• [Exercise] Reproduce the data word for word, keeping every line complete.

(Page layout parsing data)
::::::::
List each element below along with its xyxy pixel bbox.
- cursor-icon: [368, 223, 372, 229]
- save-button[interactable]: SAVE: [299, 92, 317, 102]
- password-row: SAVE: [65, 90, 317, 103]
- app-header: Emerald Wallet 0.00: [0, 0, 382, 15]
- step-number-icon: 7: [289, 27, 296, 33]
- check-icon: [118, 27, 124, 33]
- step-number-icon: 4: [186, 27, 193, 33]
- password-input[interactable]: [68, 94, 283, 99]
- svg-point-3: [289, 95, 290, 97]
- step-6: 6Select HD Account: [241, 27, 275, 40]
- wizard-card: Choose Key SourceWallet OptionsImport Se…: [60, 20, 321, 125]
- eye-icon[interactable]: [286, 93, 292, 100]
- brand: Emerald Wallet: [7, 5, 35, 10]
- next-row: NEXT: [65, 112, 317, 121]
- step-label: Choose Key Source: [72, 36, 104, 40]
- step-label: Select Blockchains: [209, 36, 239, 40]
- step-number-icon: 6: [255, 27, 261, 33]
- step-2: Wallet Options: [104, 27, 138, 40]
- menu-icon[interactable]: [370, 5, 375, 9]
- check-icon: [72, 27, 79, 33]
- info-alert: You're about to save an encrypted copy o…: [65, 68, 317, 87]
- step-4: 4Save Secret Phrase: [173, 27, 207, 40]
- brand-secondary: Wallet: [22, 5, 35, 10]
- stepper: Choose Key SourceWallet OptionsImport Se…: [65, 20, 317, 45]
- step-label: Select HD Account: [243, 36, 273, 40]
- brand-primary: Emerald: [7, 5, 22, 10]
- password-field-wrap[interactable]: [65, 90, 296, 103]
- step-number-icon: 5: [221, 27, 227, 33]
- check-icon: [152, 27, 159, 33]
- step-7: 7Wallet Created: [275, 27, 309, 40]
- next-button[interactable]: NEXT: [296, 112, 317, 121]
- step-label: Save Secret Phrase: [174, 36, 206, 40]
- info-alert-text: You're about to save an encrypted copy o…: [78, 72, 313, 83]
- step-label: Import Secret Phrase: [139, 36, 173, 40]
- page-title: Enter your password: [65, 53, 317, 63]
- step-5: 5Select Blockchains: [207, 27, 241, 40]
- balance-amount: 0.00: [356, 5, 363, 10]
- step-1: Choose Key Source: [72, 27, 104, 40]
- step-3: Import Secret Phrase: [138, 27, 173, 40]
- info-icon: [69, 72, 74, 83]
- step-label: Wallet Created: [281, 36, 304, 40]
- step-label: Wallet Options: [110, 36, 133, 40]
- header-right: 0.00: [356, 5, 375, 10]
::::::::
• [Final answer]
List each element below along with its xyxy pixel bbox.
- cursor-icon: [368, 223, 372, 229]
- save-button[interactable]: SAVE: [299, 92, 317, 102]
- password-row: SAVE: [65, 90, 317, 103]
- app-header: Emerald Wallet 0.00: [0, 0, 382, 15]
- step-number-icon: 7: [289, 27, 296, 33]
- check-icon: [118, 27, 124, 33]
- step-number-icon: 4: [186, 27, 193, 33]
- password-input[interactable]: [68, 94, 283, 99]
- svg-point-3: [289, 95, 290, 97]
- step-6: 6Select HD Account: [241, 27, 275, 40]
- wizard-card: Choose Key SourceWallet OptionsImport Se…: [60, 20, 321, 125]
- eye-icon[interactable]: [286, 93, 292, 100]
- brand: Emerald Wallet: [7, 5, 35, 10]
- next-row: NEXT: [65, 112, 317, 121]
- step-label: Choose Key Source: [72, 36, 104, 40]
- step-label: Select Blockchains: [209, 36, 239, 40]
- step-number-icon: 6: [255, 27, 261, 33]
- step-2: Wallet Options: [104, 27, 138, 40]
- menu-icon[interactable]: [370, 5, 375, 9]
- check-icon: [72, 27, 79, 33]
- info-alert: You're about to save an encrypted copy o…: [65, 68, 317, 87]
- step-4: 4Save Secret Phrase: [173, 27, 207, 40]
- brand-secondary: Wallet: [22, 5, 35, 10]
- stepper: Choose Key SourceWallet OptionsImport Se…: [65, 20, 317, 45]
- step-label: Select HD Account: [243, 36, 273, 40]
- brand-primary: Emerald: [7, 5, 22, 10]
- password-field-wrap[interactable]: [65, 90, 296, 103]
- step-number-icon: 5: [221, 27, 227, 33]
- check-icon: [152, 27, 159, 33]
- step-7: 7Wallet Created: [275, 27, 309, 40]
- next-button[interactable]: NEXT: [296, 112, 317, 121]
- step-label: Save Secret Phrase: [174, 36, 206, 40]
- info-alert-text: You're about to save an encrypted copy o…: [78, 72, 313, 83]
- step-label: Import Secret Phrase: [139, 36, 173, 40]
- page-title: Enter your password: [65, 53, 317, 63]
- step-5: 5Select Blockchains: [207, 27, 241, 40]
- balance-amount: 0.00: [356, 5, 363, 10]
- step-1: Choose Key Source: [72, 27, 104, 40]
- step-3: Import Secret Phrase: [138, 27, 173, 40]
- info-icon: [69, 72, 74, 83]
- step-label: Wallet Created: [281, 36, 304, 40]
- step-label: Wallet Options: [110, 36, 133, 40]
- header-right: 0.00: [356, 5, 375, 10]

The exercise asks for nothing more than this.